Apart from Cage, the performances of the film did not fully connect with me. While I think Nicholas Hoult is a truly underrated actor, he was given very little material to work with and was unconvincing as Renfield. His on screen chemistry with his costars was lacking due to the writing, which ultimately sank the film with him as the central character. Awkwafina and Ben Schwartz are terrific comedians, but the two of them are typecast and served up with mediocre jokes that they even struggle to make funny. Shohreh Aghdashloo has the right presence to make for a juicy villain, but she barely gets any screen time nor is she given a fascinating motive to work with other than “textbook corrupt villain” narrative. Brandon Scott James has some fun moments as Renfield’s addiction counselor, though they are too far and few between and largely spoiled by the film’s marketing.

Aside from Nicolas Cage’s performance and the action, there is not much more to this film that was particularly good with the exception of Renfield’s rainbow sweater which was just an excellent costume choice, and T.C. Matherne’s Kyle. Matherne’s character is the butt end of so many jokes, and while we know very little about his character, he plays being the punching post for Awkwafina’s Rebecca perfectly and helps deliver some of the funniest moments of the film.
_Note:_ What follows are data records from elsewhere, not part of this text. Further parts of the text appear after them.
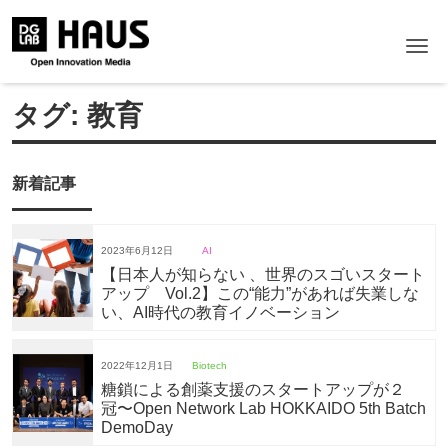
Me
タグ:
教育
新着記事
2023年6月12日
AI
【日本人が知らない 、世界のスゴいスタート
アップ Vol.2】この“能力”があれば失業しな
い、AI時代の教育イノベーション
2022年12月1日
Biotech
糖鎖による創薬支援のスタートアップが２
冠〜Open Network Lab HOKKAIDO 5th Batch
DemoDay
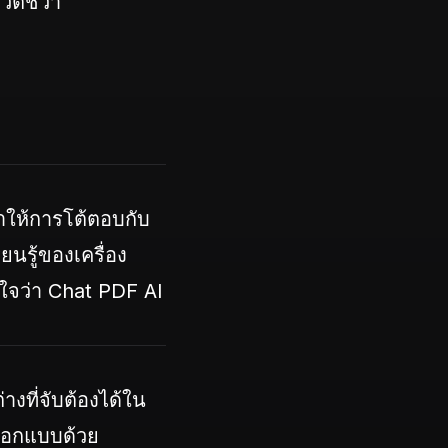
ีวิตชีวา
ทำให้การโต้ตอบกับ
นรู้ของเครื่อง
ใจว่า Chat PDF AI
างที่จับต้องได้ใน
รออกแบบด้วย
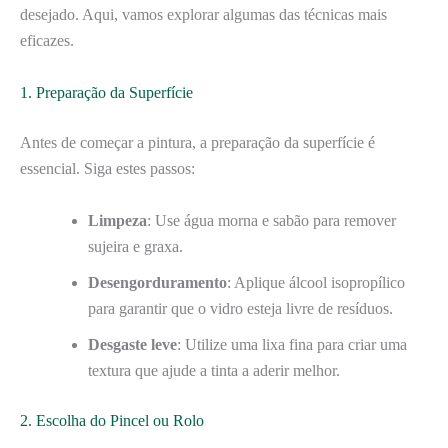
desejado. Aqui, vamos explorar algumas das técnicas mais
eficazes.
1. Preparação da Superfície
Antes de começar a pintura, a preparação da superfície é
essencial. Siga estes passos:
Limpeza
: Use água morna e sabão para remover
sujeira e graxa.
Desengorduramento
: Aplique álcool isopropílico
para garantir que o vidro esteja livre de resíduos.
Desgaste leve
: Utilize uma lixa fina para criar uma
textura que ajude a tinta a aderir melhor.
2. Escolha do Pincel ou Rolo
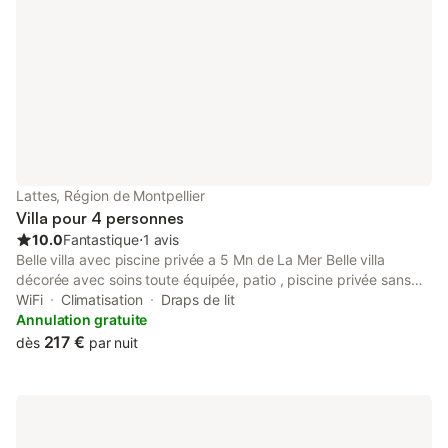
Lattes, Région de Montpellier
Villa pour 4 personnes
10.0
Fantastique
⋅
1 avis
Belle villa avec piscine privée a 5 Mn de La Mer Belle villa
décorée avec soins toute équipée, patio , piscine privée sans
vis a vis quartier très calme très proche de la ville et campagne
WiFi
Climatisation
Draps de lit
et de la mer
Annulation gratuite
217 €
dès
par nuit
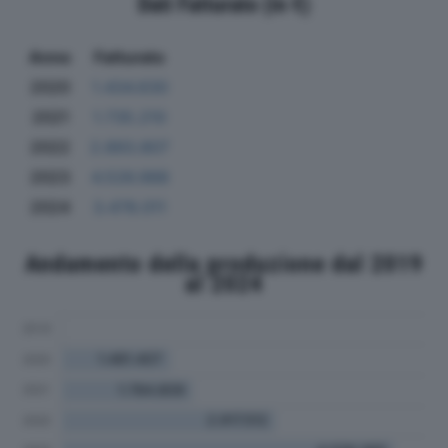
Dati Fatturato (in €)
Anno
Fatturato
2020
1.434.630
2021
1.735.210
2022
2.893.807
2023
4.526.988
2024
3.478.011
Andamento della produzione dal 2019
al 2024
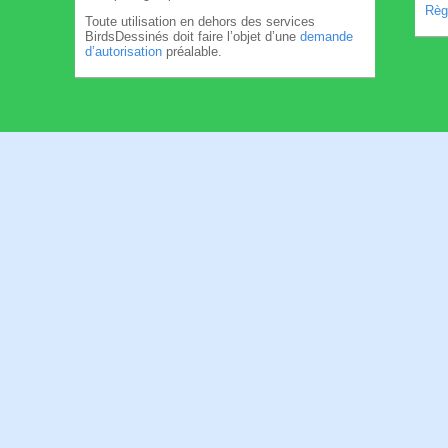
Règl
Toute utilisation en dehors des services
BirdsDessinés doit faire l’objet d’une
demande
d’autorisation
préalable.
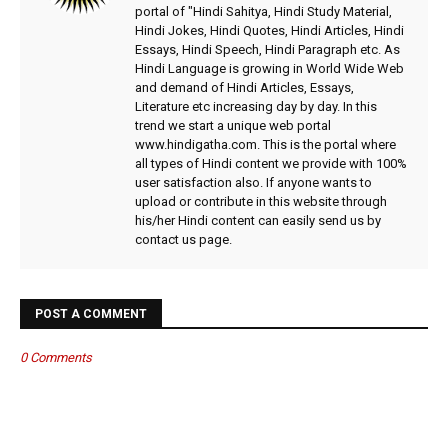
portal of "Hindi Sahitya, Hindi Study Material,
Hindi Jokes, Hindi Quotes, Hindi Articles, Hindi
Essays, Hindi Speech, Hindi Paragraph etc. As
Hindi Language is growing in World Wide Web
and demand of Hindi Articles, Essays,
Literature etc increasing day by day. In this
trend we start a unique web portal
www.hindigatha.com. This is the portal where
all types of Hindi content we provide with 100%
user satisfaction also. If anyone wants to
upload or contribute in this website through
his/her Hindi content can easily send us by
contact us page.
POST A COMMENT
0 Comments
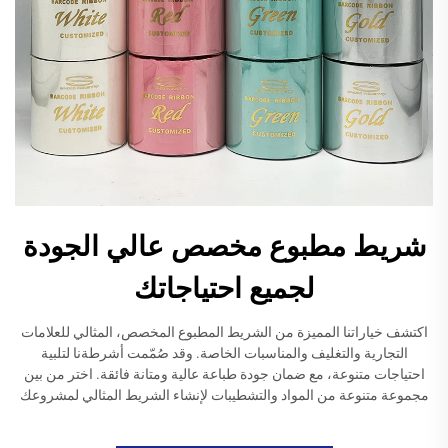
شريط مطبوع مخصص عالي الجودة
لجميع احتياجاتك
اكتشف خياراتنا المميزة من الشريط المطبوع المخصص، المثالي للعلامات
التجارية والتغليف والمناسبات الخاصة. وقد صُمّمت أشرطةنا لتلبية
احتياجات متنوعة، مع ضمان جودة طباعة عالية ومتانة فائقة. اختر من بين
مجموعة متنوعة من المواد والتشطيبات لإنشاء الشريط المثالي لمشروعك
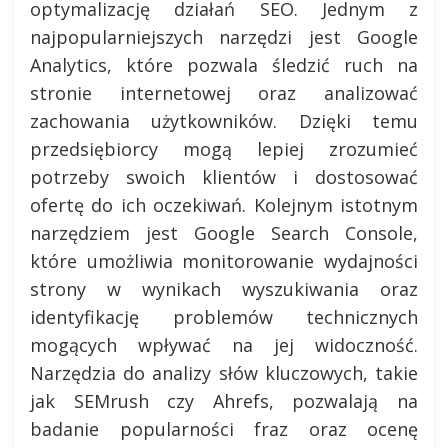
optymalizację działań SEO. Jednym z
najpopularniejszych narzędzi jest Google
Analytics, które pozwala śledzić ruch na
stronie internetowej oraz analizować
zachowania użytkowników. Dzięki temu
przedsiębiorcy mogą lepiej zrozumieć
potrzeby swoich klientów i dostosować
ofertę do ich oczekiwań. Kolejnym istotnym
narzędziem jest Google Search Console,
które umożliwia monitorowanie wydajności
strony w wynikach wyszukiwania oraz
identyfikację problemów technicznych
mogących wpływać na jej widoczność.
Narzędzia do analizy słów kluczowych, takie
jak SEMrush czy Ahrefs, pozwalają na
badanie popularności fraz oraz ocenę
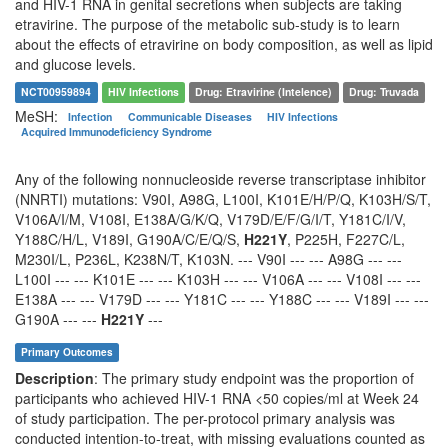
and HIV-1 RNA in genital secretions when subjects are taking
etravirine. The purpose of the metabolic sub-study is to learn
about the effects of etravirine on body composition, as well as lipid
and glucose levels.
NCT00959894
HIV Infections
Drug: Etravirine (Intelence)
Drug: Truvada
MeSH:
Infection
Communicable Diseases
HIV Infections
Acquired Immunodeficiency Syndrome
Any of the following nonnucleoside reverse transcriptase inhibitor
(NNRTI) mutations: V90I, A98G, L100I, K101E/H/P/Q, K103H/S/T,
V106A/I/M, V108I, E138A/G/K/Q, V179D/E/F/G/I/T, Y181C/I/V,
Y188C/H/L, V189I, G190A/C/E/Q/S,
H221Y
, P225H, F227C/L,
M230I/L, P236L, K238N/T, K103N. --- V90I --- --- A98G --- ---
L100I --- --- K101E --- --- K103H --- --- V106A --- --- V108I --- ---
E138A --- --- V179D --- --- Y181C --- --- Y188C --- --- V189I --- ---
G190A --- ---
H221Y
---
Primary Outcomes
Description
: The primary study endpoint was the proportion of
participants who achieved HIV-1 RNA <50 copies/ml at Week 24
of study participation. The per-protocol primary analysis was
conducted intention-to-treat, with missing evaluations counted as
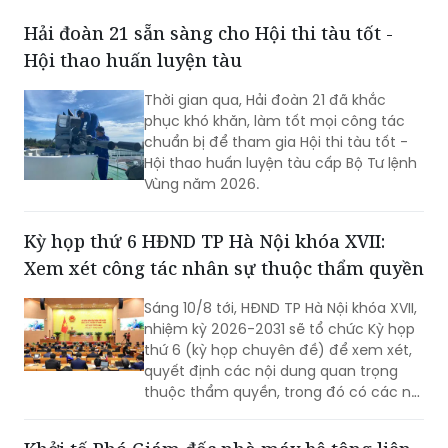
Hải đoàn 21 sẵn sàng cho Hội thi tàu tốt -
Hội thao huấn luyện tàu
Thời gian qua, Hải đoàn 21 đã khắc
phục khó khăn, làm tốt mọi công tác
chuẩn bị để tham gia Hội thi tàu tốt -
Hội thao huấn luyện tàu cấp Bộ Tư lệnh
Vùng năm 2026.
Kỳ họp thứ 6 HĐND TP Hà Nội khóa XVII:
Xem xét công tác nhân sự thuộc thẩm quyền
Sáng 10/8 tới, HĐND TP Hà Nội khóa XVII,
nhiệm kỳ 2026-2031 sẽ tổ chức Kỳ họp
thứ 6 (kỳ họp chuyên đề) để xem xét,
quyết định các nội dung quan trọng
thuộc thẩm quyền, trong đó có các nội
dung về công tác nhân sự.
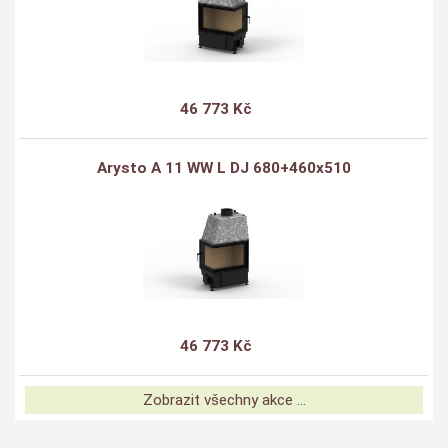
46 773 Kč
Arysto A 11 WW L DJ 680+460x510
46 773 Kč
Zobrazit všechny akce ...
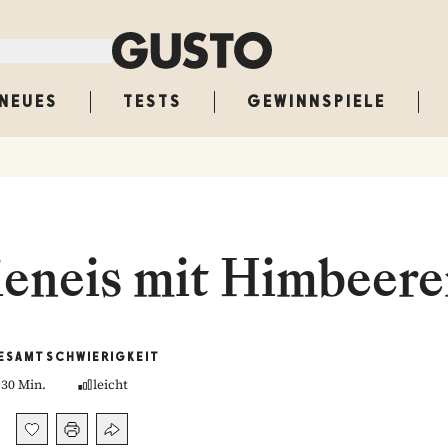
NEUES
TESTS
GEWINNSPIELE
ieneis mit Himbeer
ESAMT
SCHWIERIGKEIT
30 Min.
leicht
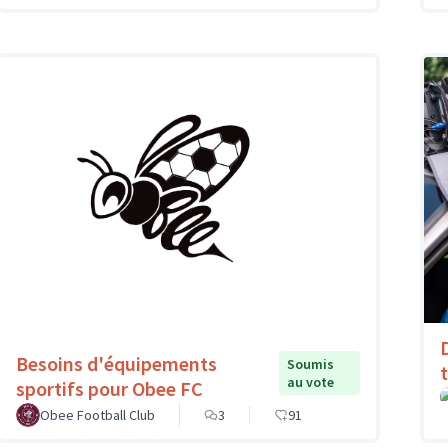
Besoins d'équipements
Soumis
au vote
sportifs pour Obee FC
Obee Football Club
3
91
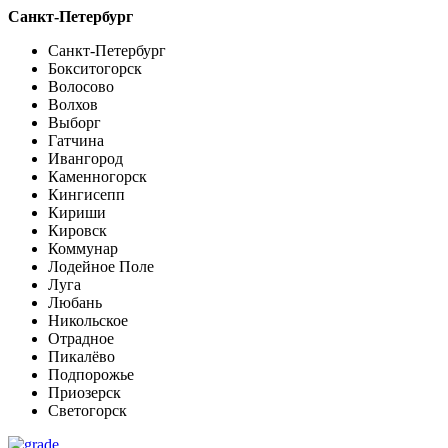
Санкт-Петербург
Санкт-Петербург
Бокситогорск
Волосово
Волхов
Выборг
Гатчина
Ивангород
Каменногорск
Кингисепп
Кириши
Кировск
Коммунар
Лодейное Поле
Луга
Любань
Никольское
Отрадное
Пикалёво
Подпорожье
Приозерск
Светогорск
While it had the potential to be a new cult classic horror comedy, Renfield ultimately squanders its intriguing premise and reverts to a generic mid 2000s action comedy that truly lacks entertainment value. There is no denying that Nicolas Cage gives us the best portrayal of Dracula since Christopher Lee’s iconic turn that is reason enough to watch this film, but beyond that, Renfield fails to find the balance between it’s competing storylines and themes that renders the film a true missed opportunity.